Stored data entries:
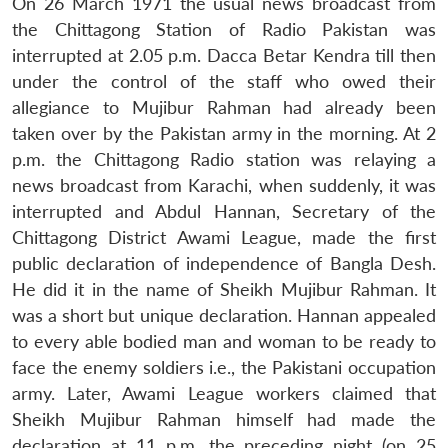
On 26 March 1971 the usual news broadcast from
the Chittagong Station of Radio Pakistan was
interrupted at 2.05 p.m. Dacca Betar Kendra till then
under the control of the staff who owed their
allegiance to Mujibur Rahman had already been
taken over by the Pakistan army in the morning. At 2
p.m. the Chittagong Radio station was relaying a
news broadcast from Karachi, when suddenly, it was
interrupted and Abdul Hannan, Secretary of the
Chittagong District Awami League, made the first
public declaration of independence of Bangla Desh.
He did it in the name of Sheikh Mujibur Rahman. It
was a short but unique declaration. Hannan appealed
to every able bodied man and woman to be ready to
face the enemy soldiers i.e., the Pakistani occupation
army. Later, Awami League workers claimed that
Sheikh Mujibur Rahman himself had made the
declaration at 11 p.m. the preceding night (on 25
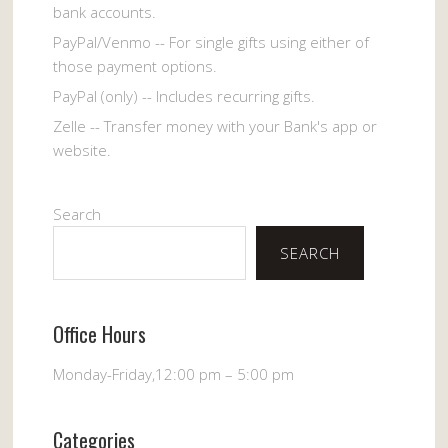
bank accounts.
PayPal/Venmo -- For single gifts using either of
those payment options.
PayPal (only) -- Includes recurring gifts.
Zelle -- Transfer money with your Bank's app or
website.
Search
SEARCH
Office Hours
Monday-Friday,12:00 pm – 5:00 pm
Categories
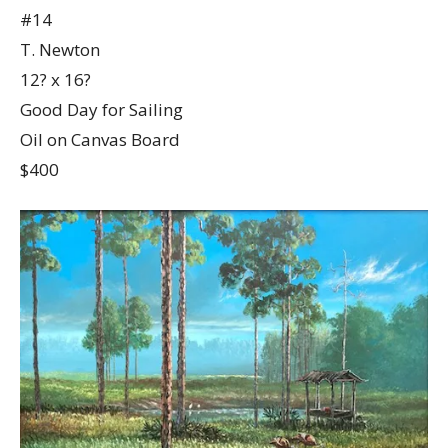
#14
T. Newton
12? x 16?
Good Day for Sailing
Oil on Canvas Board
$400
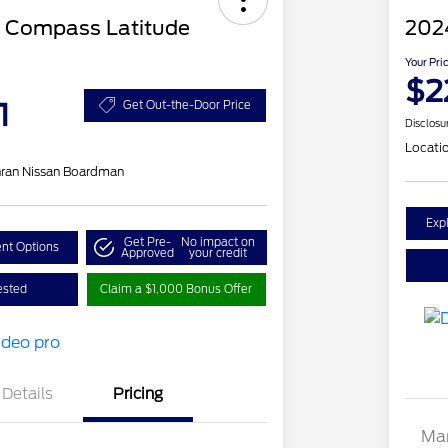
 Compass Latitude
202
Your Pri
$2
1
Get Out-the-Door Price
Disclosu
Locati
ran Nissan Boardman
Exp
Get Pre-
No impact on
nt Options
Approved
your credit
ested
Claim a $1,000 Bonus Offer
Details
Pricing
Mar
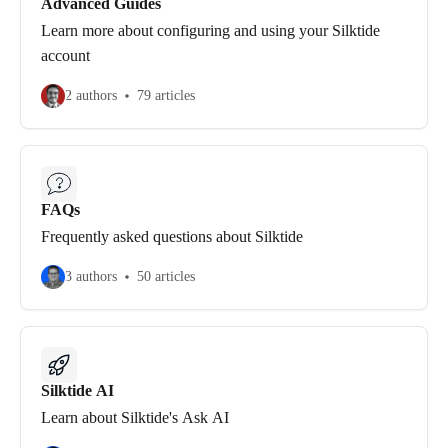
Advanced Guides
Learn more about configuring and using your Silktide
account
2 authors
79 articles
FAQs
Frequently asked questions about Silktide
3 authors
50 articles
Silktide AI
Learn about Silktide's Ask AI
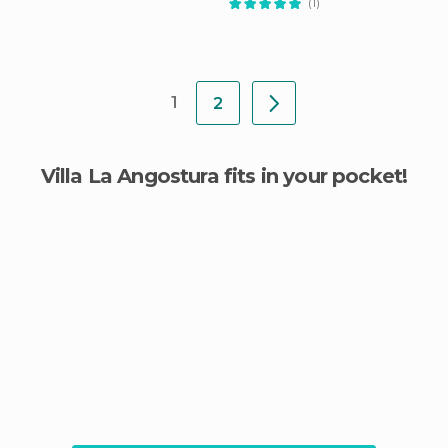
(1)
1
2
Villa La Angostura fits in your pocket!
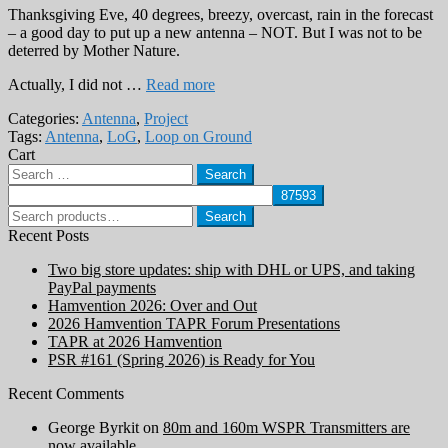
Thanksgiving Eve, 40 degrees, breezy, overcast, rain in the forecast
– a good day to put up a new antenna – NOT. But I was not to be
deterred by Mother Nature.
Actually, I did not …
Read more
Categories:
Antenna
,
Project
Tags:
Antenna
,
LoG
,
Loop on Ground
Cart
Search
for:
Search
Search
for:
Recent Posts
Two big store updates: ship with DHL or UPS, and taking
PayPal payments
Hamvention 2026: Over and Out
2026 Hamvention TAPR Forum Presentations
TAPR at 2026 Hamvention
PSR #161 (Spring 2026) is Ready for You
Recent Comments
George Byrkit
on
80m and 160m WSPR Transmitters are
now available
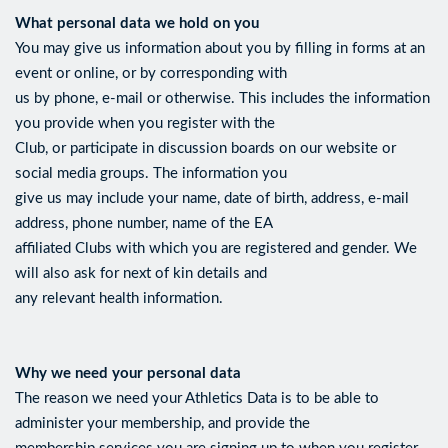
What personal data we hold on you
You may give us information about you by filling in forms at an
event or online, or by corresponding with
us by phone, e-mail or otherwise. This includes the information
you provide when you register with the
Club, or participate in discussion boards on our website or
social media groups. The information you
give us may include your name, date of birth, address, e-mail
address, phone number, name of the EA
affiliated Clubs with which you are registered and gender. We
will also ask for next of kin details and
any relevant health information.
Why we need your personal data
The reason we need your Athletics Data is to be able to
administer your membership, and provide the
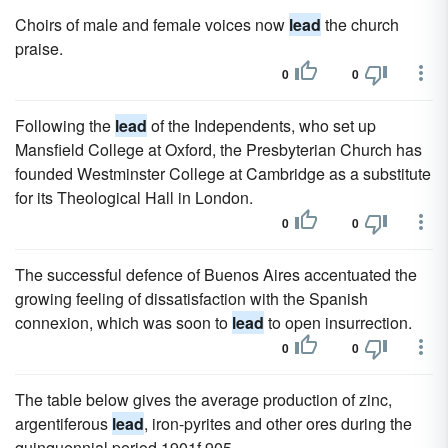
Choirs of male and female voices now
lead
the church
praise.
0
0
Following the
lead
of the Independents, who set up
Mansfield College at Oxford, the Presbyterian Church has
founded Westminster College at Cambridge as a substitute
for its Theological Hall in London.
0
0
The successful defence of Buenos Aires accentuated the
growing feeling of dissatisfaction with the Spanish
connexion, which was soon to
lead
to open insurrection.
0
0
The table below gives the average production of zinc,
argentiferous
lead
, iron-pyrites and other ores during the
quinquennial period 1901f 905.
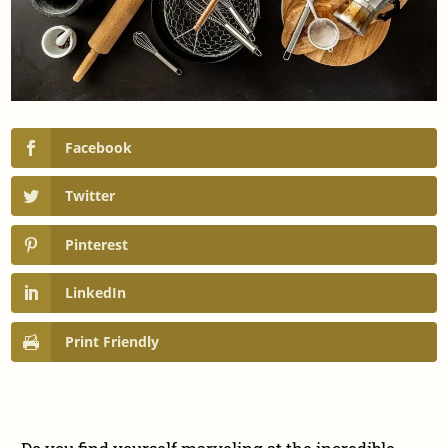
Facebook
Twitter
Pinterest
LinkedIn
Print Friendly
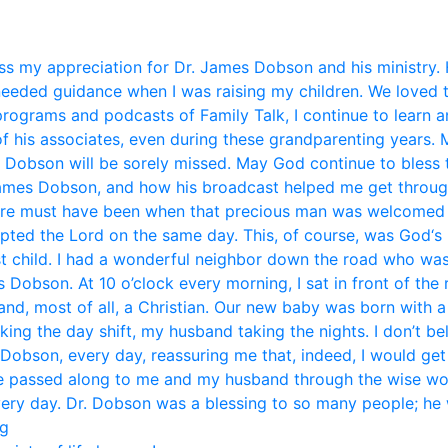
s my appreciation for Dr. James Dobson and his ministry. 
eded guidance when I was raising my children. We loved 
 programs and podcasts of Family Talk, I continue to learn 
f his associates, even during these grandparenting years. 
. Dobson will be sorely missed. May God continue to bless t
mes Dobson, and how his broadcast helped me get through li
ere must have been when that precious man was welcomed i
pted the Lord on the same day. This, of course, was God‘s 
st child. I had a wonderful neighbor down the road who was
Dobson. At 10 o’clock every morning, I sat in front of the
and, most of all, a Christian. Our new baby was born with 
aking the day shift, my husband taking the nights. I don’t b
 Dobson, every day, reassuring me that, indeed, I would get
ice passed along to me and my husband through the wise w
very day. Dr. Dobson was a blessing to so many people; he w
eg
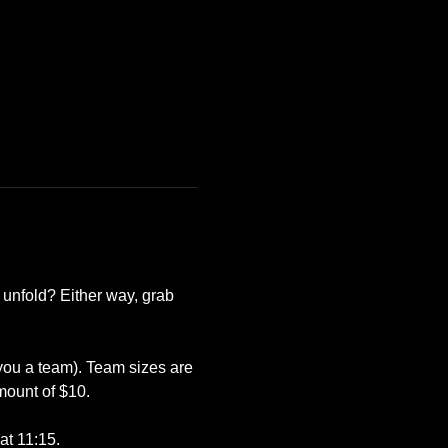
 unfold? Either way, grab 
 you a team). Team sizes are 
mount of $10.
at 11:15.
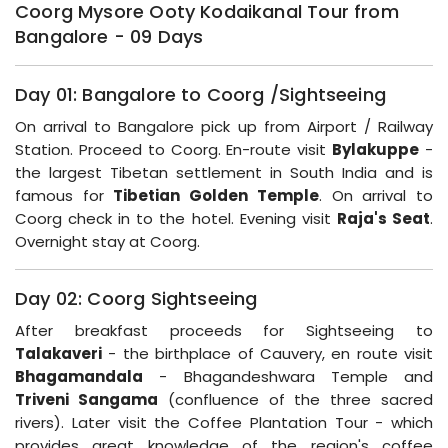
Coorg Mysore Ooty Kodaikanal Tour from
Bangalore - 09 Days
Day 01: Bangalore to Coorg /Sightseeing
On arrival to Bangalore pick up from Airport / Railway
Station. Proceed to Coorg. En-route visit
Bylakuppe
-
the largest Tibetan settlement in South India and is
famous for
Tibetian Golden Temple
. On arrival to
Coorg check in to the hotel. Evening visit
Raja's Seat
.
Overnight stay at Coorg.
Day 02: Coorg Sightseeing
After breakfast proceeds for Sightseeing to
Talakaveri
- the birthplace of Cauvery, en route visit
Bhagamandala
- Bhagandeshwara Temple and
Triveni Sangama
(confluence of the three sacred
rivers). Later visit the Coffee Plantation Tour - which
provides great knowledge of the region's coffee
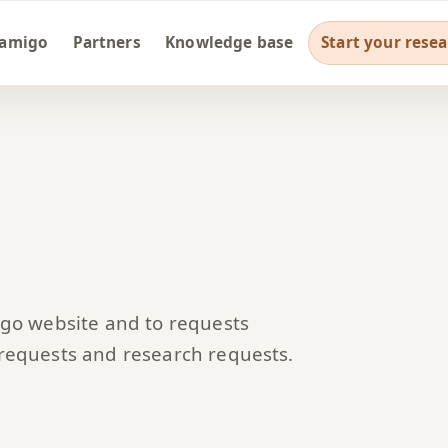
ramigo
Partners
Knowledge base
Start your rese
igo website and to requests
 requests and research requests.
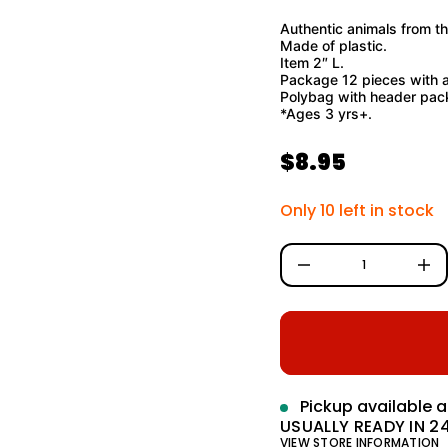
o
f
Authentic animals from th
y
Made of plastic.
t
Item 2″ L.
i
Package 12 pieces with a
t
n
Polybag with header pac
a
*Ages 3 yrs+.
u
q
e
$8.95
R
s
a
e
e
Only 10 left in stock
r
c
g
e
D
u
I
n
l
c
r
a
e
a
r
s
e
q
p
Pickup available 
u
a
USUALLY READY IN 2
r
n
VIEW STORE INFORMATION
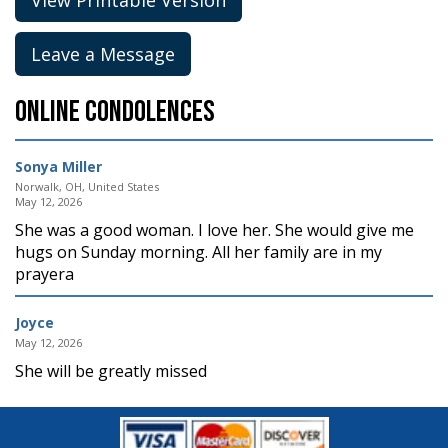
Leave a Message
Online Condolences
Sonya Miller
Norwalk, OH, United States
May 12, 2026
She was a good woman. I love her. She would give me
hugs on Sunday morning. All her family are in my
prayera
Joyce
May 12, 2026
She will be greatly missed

**Your objective**
Reproduce the entries above exactly, though not their pictures.

**Exercise output**
On 26 March 1971 the usual news broadcast from
the Chittagong Station of Radio Pakistan was
interrupted at 2.05 p.m. Dacca Betar Kendra till then
under the control of the staff who owed their
allegiance to Mujibur Rahman had already been
taken over by the Pakistan army in the morning. At 2
p.m. the Chittagong Radio station was relaying a
news broadcast from Karachi, when suddenly, it was
interrupted and Abdul Hannan, Secretary of the
Chittagong District Awami League, made the first
public declaration of independence of Bangla Desh.
He did it in the name of Sheikh Mujibur Rahman. It
was a short but unique declaration. Hannan appealed
to every able bodied man and woman to be ready to
face the enemy soldiers i.e., the Pakistani occupation
army. Later, Awami League workers claimed that
Sheikh Mujibur Rahman himself had made the
declaration at 11 p.m. the preceding night (on 25
bank accounts.
PayPal/Venmo -- For single gifts using either of
those payment options.
PayPal (only) -- Includes recurring gifts.
Zelle -- Transfer money with your Bank's app or
website.
Search
SEARCH
Office Hours
Monday-Friday,12:00 pm – 5:00 pm
Categories
#14
T. Newton
12? x 16?
Good Day for Sailing
Oil on Canvas Board
$400
 Compass Latitude
202
Your Pri
$2
1
Get Out-the-Door Price
Disclosu
Locati
ran Nissan Boardman
Exp
Get Pre-
No impact on
nt Options
Approved
your credit
ested
Claim a $1,000 Bonus Offer
Details
Pricing
Mar
Advanced Guides
Learn more about configuring and using your Silktide
account
2 authors
79 articles
FAQs
Frequently asked questions about Silktide
3 authors
50 articles
Silktide AI
Learn about Silktide's Ask AI
(1)
1
2
Villa La Angostura fits in your pocket!
Thanksgiving Eve, 40 degrees, breezy, overcast, rain in the forecast
– a good day to put up a new antenna – NOT. But I was not to be
deterred by Mother Nature.
Actually, I did not …
Read more
Categories:
Antenna
,
Project
Tags:
Antenna
,
LoG
,
Loop on Ground
Cart
Search
for:
Search
Search
for:
Recent Posts
Two big store updates: ship with DHL or UPS, and taking
PayPal payments
Hamvention 2026: Over and Out
2026 Hamvention TAPR Forum Presentations
TAPR at 2026 Hamvention
PSR #161 (Spring 2026) is Ready for You
Recent Comments
George Byrkit
on
80m and 160m WSPR Transmitters are
now available
What personal data we hold on you
You may give us information about you by filling in forms at an
event or online, or by corresponding with
us by phone, e-mail or otherwise. This includes the information
you provide when you register with the
Club, or participate in discussion boards on our website or
social media groups. The information you
give us may include your name, date of birth, address, e-mail
address, phone number, name of the EA
affiliated Clubs with which you are registered and gender. We
will also ask for next of kin details and
any relevant health information.
Why we need your personal data
The reason we need your Athletics Data is to be able to
administer your membership, and provide the
Choirs of male and female voices now
lead
the church
praise.
0
0
Following the
lead
of the Independents, who set up
Mansfield College at Oxford, the Presbyterian Church has
founded Westminster College at Cambridge as a substitute
for its Theological Hall in London.
0
0
The successful defence of Buenos Aires accentuated the
growing feeling of dissatisfaction with the Spanish
connexion, which was soon to
lead
to open insurrection.
0
0
The table below gives the average production of zinc,
argentiferous
lead
, iron-pyrites and other ores during the
quinquennial period 1901f 905.
Facebook
Twitter
Pinterest
LinkedIn
Print Friendly
s my appreciation for Dr. James Dobson and his ministry. 
eded guidance when I was raising my children. We loved 
 programs and podcasts of Family Talk, I continue to learn 
f his associates, even during these grandparenting years. 
. Dobson will be sorely missed. May God continue to bless t
mes Dobson, and how his broadcast helped me get through li
ere must have been when that precious man was welcomed i
pted the Lord on the same day. This, of course, was God‘s 
st child. I had a wonderful neighbor down the road who was
Dobson. At 10 o’clock every morning, I sat in front of the
and, most of all, a Christian. Our new baby was born with 
aking the day shift, my husband taking the nights. I don’t b
 Dobson, every day, reassuring me that, indeed, I would get
ice passed along to me and my husband through the wise w
very day. Dr. Dobson was a blessing to so many people; he w
eg
 unfold? Either way, grab 
 you a team). Team sizes are 
mount of $10.
at 11:15.
Coorg Mysore Ooty Kodaikanal Tour from
Bangalore - 09 Days
Day 01: Bangalore to Coorg /Sightseeing
On arrival to Bangalore pick up from Airport / Railway
Station. Proceed to Coorg. En-route visit
Bylakuppe
-
the largest Tibetan settlement in South India and is
famous for
Tibetian Golden Temple
. On arrival to
Coorg check in to the hotel. Evening visit
Raja's Seat
.
Overnight stay at Coorg.
Day 02: Coorg Sightseeing
After breakfast proceeds for Sightseeing to
Talakaveri
- the birthplace of Cauvery, en route visit
Bhagamandala
- Bhagandeshwara Temple and
Triveni Sangama
(confluence of the three sacred
rivers). Later visit the Coffee Plantation Tour - which
provides great knowledge of the region's coffee
ramigo
Partners
Knowledge base
Start your rese
igo website and to requests
 requests and research requests.
o
f
Authentic animals from th
y
Made of plastic.
t
Item 2″ L.
i
Package 12 pieces with a
t
n
Polybag with header pac
a
*Ages 3 yrs+.
u
q
e
$8.95
R
s
a
e
e
Only 10 left in stock
r
c
g
e
D
u
I
n
l
c
r
a
e
a
r
s
e
q
p
Pickup available 
u
a
USUALLY READY IN 2
r
n
VIEW STORE INFORMATION
Leave a Message
Online Condolences
Sonya Miller
Norwalk, OH, United States
May 12, 2026
She was a good woman. I love her. She would give me
hugs on Sunday morning. All her family are in my
prayera
Joyce
May 12, 2026
She will be greatly missed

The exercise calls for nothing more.